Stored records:
..............................
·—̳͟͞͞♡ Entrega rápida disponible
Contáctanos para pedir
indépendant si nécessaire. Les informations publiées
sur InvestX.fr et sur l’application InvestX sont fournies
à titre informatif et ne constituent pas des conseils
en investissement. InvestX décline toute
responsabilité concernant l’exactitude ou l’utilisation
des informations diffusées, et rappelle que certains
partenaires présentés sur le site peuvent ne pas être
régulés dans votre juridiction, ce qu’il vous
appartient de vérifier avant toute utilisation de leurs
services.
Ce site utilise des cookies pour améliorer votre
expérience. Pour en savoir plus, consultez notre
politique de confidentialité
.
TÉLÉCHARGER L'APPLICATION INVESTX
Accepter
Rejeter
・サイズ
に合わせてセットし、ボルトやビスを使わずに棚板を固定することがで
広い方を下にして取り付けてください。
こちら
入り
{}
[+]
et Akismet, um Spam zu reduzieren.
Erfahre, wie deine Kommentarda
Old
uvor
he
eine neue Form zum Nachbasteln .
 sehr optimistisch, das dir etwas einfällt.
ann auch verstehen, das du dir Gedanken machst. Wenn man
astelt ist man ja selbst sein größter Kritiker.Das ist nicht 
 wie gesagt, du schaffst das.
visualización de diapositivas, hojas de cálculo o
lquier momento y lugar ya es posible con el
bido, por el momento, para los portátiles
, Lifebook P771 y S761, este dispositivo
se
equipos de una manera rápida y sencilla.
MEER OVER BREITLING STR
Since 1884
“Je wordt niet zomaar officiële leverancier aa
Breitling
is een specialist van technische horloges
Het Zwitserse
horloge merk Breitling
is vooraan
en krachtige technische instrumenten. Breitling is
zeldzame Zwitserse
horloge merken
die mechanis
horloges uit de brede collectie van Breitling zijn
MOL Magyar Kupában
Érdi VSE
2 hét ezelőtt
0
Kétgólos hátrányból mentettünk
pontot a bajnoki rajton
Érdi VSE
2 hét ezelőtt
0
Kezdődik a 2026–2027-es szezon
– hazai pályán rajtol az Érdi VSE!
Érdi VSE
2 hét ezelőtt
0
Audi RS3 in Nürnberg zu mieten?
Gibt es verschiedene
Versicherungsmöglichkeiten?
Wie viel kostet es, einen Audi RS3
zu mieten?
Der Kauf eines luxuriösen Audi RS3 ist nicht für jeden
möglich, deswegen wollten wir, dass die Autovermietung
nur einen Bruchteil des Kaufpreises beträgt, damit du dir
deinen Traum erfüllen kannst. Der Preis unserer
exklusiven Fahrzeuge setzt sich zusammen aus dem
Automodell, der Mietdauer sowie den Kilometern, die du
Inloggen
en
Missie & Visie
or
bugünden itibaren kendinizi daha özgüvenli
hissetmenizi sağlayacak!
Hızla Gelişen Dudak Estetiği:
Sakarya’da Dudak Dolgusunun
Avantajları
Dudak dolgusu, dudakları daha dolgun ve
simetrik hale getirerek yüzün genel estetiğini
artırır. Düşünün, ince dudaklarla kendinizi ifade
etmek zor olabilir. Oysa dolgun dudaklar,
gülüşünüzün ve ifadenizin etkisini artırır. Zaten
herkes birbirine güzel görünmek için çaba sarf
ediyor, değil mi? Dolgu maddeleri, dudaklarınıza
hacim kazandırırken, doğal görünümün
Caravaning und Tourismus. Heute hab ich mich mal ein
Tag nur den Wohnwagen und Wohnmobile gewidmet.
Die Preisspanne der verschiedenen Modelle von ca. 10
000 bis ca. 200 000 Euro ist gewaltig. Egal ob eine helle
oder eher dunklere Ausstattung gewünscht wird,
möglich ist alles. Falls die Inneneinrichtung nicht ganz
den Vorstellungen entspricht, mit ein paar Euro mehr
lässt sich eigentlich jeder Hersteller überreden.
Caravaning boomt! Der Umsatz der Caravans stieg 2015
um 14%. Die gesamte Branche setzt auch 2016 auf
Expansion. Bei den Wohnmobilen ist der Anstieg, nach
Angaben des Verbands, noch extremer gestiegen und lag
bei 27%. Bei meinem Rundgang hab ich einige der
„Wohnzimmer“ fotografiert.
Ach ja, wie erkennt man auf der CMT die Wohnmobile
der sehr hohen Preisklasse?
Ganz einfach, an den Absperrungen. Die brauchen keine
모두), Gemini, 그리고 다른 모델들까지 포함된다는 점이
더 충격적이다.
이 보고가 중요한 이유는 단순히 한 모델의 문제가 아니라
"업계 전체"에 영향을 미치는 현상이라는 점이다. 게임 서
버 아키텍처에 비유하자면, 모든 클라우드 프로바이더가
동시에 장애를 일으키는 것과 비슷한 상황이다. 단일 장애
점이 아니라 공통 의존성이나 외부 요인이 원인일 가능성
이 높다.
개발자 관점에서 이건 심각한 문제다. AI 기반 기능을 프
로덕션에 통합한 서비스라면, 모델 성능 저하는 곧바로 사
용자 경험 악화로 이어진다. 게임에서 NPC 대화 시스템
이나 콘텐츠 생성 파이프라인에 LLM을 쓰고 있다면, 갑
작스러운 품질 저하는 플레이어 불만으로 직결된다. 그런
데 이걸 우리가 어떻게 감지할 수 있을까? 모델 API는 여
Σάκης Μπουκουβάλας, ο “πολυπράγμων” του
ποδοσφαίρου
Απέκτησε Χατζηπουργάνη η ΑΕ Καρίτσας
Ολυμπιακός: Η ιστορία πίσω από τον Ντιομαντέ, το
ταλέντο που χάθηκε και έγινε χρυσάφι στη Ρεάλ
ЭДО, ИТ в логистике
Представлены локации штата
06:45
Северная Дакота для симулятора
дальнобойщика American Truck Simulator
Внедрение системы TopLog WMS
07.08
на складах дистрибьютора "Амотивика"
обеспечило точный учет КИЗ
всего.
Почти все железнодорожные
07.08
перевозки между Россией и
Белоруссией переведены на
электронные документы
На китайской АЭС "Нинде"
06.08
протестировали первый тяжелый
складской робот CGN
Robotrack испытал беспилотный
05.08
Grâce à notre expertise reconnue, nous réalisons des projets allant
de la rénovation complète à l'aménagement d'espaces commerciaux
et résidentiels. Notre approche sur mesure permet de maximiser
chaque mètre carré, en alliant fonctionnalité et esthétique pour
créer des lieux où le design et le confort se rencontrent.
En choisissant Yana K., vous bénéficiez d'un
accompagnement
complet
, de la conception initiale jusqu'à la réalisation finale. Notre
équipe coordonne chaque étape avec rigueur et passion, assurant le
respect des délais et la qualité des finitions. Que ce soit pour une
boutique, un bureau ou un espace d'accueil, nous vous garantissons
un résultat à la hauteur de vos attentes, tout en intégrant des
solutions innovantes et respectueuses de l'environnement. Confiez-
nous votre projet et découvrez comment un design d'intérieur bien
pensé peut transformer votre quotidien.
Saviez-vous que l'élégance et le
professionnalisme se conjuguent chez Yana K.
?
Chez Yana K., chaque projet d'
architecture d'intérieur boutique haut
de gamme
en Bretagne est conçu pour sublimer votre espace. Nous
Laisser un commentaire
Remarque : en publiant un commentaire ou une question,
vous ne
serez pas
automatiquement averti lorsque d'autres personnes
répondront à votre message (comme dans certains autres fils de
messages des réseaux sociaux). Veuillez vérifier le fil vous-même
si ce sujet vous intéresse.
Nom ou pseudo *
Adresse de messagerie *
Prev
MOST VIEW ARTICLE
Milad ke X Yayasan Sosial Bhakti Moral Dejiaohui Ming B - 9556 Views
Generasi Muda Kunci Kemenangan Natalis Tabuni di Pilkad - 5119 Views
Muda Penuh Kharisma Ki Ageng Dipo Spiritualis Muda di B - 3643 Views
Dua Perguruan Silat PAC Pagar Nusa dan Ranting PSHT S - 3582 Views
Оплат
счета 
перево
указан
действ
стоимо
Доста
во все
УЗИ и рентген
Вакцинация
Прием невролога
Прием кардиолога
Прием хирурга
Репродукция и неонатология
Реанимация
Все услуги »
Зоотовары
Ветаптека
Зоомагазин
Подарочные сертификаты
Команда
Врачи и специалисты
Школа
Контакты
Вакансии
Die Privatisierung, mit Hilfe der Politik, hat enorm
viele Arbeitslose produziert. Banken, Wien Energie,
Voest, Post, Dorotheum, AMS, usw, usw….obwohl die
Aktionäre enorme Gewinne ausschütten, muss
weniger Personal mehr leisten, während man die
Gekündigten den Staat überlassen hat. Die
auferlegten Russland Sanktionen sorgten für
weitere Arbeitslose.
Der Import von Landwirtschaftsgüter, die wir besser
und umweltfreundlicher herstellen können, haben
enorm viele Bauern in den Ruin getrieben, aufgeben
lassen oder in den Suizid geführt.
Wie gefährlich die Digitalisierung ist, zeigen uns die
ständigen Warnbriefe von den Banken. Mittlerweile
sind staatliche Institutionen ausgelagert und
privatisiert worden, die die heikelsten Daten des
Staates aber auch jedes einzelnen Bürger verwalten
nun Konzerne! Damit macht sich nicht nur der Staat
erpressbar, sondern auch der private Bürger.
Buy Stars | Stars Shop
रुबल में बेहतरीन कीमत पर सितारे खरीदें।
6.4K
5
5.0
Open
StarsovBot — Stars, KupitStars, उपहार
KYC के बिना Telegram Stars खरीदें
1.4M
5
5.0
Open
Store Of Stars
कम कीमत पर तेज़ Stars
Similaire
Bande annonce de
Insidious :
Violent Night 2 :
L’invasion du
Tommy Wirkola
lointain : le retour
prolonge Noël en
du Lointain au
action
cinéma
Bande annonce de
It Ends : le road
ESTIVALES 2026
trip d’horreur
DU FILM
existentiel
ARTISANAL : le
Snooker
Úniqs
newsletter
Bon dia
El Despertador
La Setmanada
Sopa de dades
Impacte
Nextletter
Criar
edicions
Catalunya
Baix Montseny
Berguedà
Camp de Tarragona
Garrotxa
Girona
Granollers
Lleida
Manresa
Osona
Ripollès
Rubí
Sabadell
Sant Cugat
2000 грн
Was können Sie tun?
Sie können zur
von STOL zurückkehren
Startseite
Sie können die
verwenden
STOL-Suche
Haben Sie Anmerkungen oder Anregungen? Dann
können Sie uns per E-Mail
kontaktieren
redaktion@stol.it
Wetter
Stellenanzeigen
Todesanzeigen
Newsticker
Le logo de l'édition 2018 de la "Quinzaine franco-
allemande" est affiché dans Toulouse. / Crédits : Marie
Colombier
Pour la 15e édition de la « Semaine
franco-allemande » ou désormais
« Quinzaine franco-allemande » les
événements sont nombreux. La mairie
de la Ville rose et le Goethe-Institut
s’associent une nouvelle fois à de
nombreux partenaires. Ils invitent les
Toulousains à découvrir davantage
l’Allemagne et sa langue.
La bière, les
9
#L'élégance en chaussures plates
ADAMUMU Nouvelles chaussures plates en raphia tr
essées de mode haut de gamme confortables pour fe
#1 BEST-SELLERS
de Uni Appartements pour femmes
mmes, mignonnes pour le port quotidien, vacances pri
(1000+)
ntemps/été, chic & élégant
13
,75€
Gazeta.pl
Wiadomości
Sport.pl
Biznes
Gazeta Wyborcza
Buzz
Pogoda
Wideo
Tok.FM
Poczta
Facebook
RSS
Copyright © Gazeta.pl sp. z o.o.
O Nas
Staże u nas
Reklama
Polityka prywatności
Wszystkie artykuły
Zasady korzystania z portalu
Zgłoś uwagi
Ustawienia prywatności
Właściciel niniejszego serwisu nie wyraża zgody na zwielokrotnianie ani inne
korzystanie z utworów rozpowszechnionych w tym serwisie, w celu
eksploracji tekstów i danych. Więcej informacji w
..............................
◆ **EXERCISE PROMPT**
The answer is the records above restated word for word from their opening line through the line that holds "appartient de vérifier", both included, and nothing else.

◆ **SOLUTION TO THE EXERCISE**
·—̳͟͞͞♡ Entrega rápida disponible
Contáctanos para pedir
indépendant si nécessaire. Les informations publiées
sur InvestX.fr et sur l’application InvestX sont fournies
à titre informatif et ne constituent pas des conseils
en investissement. InvestX décline toute
responsabilité concernant l’exactitude ou l’utilisation
des informations diffusées, et rappelle que certains
partenaires présentés sur le site peuvent ne pas être
régulés dans votre juridiction, ce qu’il vous
appartient de vérifier avant toute utilisation de leurs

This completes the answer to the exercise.